A recent study published in the Journal of Investigative Dermatology has determined that people who receive organ transplants are three times more likely to die from melanoma. Healthcare professionals have long known that transplant recipients were more likely to develop melanoma — the most aggressive type of skin cancer than the general population.

This study suggests that immunosuppressive medications make organ recipients more likely to develop late-stage skin cancers for which treatment isn't as effective. In fact, the study shows organ recipients are four times more likely be diagnosed with regional-stage melanoma, meaning the cancer has spread to other areas of the body.
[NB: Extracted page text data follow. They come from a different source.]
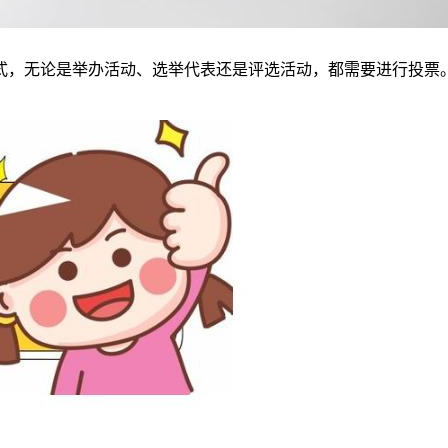
式，无论是举办活动、选举代表还是评选活动，都需要进行投票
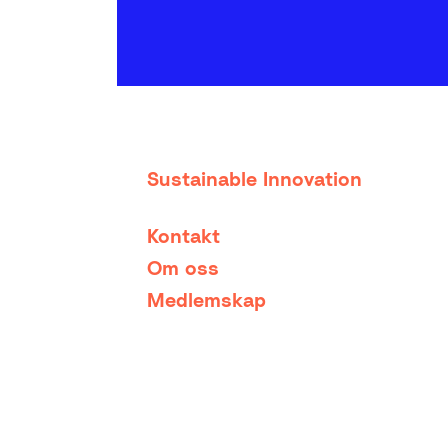
Sustainable Innovation
Kontakt
Om oss
Medlemskap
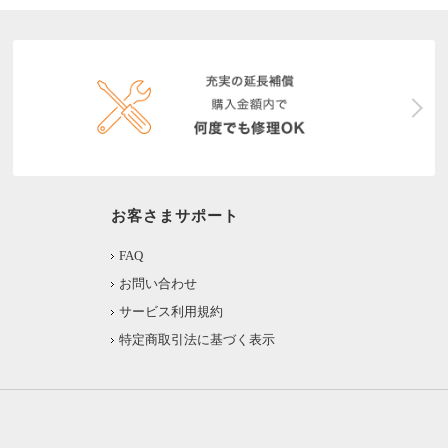
お客さまサポート
FAQ
お問い合わせ
サービス利用規約
特定商取引法に基づく表示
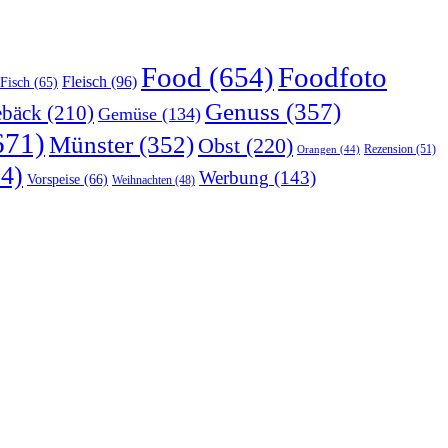
Food
(654)
Foodfoto
Fleisch
(96)
Fisch
(65)
Genuss
(357)
bäck
(210)
Gemüse
(134)
671)
Münster
(352)
Obst
(220)
Rezension
(51)
Orangen
(44)
4)
Werbung
(143)
Vorspeise
(66)
Weihnachten
(48)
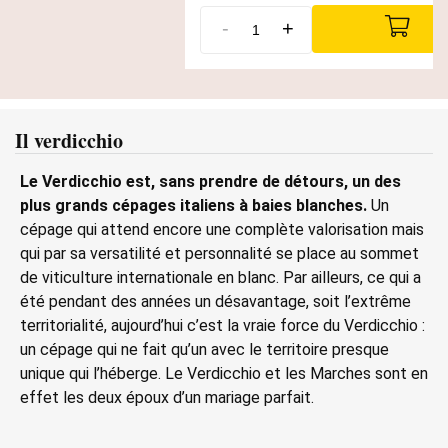
-
+
Il verdicchio
Le Verdicchio est, sans prendre de détours, un des
plus grands cépages italiens à baies blanches.
Un
cépage qui attend encore une complète valorisation mais
qui par sa versatilité et personnalité se place au sommet
de viticulture internationale en blanc. Par ailleurs, ce qui a
été pendant des années un désavantage, soit l’extrême
territorialité, aujourd’hui c’est la vraie force du Verdicchio :
un cépage qui ne fait qu’un avec le territoire presque
unique qui l’héberge. Le Verdicchio et les Marches sont en
effet les deux époux d’un mariage parfait.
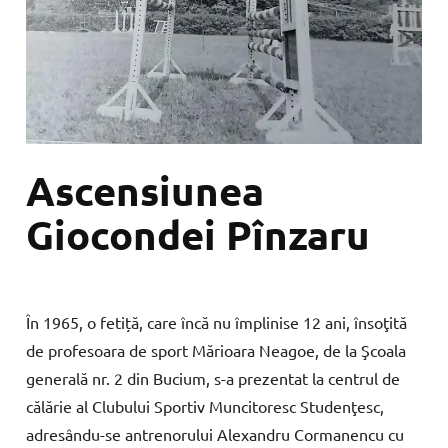
Ascensiunea
Giocondei
Pînzaru
În 1965,
o
fetiță,
care încă
nu
împlinise
12
ani, î
nso
ţită
de
profesoara
de
sport
Mări
oara
Neagoe,
de
la
Şcoala
generală
nr.
2
din
Bucium,
s-a
prezentat
la
centrul
de
călărie
al
Clubului
Spor
tiv
Muncitoresc
Studenţesc,
adresâ
ndu-se
antrenorului Alexandru Cormanencu cu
"We knew that melanoma was more likely in transplant recipients, but we thought it might be a function of intensive screening since they are very likely to develop less deadly forms of skin cancer and are checked regularly by dermatologists," said Hilary A. Robbins, MSPH, a Ph.D. student in the Department of Epidemiology at the Johns Hopkins Bloomberg School of Public Health in Baltimore. Robbins is the study's first author and conducted much of the research while at the National Cancer Institute.

"To the contrary, we were surprised to see that transplant recipients were particularly at risk for developing melanomas that weren't found until they had already spread."

Previously, it was believed that the risk of aggressive melanoma resulted from years of cumulative immunosuppressive drug therapy. However, Robbins and the research team determined the risk of melanoma was much higher in the four years immediately following the transplant.

To conduct the study, the team looked at nearly 140,000 transplant recipients in the Transplant Cancer Match Study. The study links the Scientific Registry of Transplant Recipients, which includes data on about half the transplant recipients in the United States between 1987 and 2010. Among the group, 519 melanomas were discovered.

With a separate set of data, the researchers compared the outcomes of 182 transplant patients with melanoma with the outcomes of more than 130,000 other people with melanoma. Over a 15-year period, 27 percent of the transplant recipients died from melanoma. Only 12 percent of nontransplant patients died as a result of melanoma.

Ultimately, the researchers determined that patients who had melanoma and a had been a transplant recipient were three times more likely to die from melanoma. Even transplant patients who were diagnosed early or had a small melanoma were three times more likely to die than nontransplant patients.

The study identified possible causes for the prevalence of melanoma among organ recipients. Late-stage melanoma among transplant patients may be triggered by medication given near the time of the transplant. The drug stops T-cells from functioning and prevents the body from rejecting the new organ. Early-stage melanoma was more likely among recipients who received azathioprine, a maintenance drug that exacerbates the effects of ultraviolet radiation.

Robbins said transplant recipients should be carefully screened for melanoma before receiving an organ since it's possible that a melanoma could be present and immunosuppressive drugs allowed it to spread quickly. Closer monitoring after transplant might also allow for earlier detection, she said.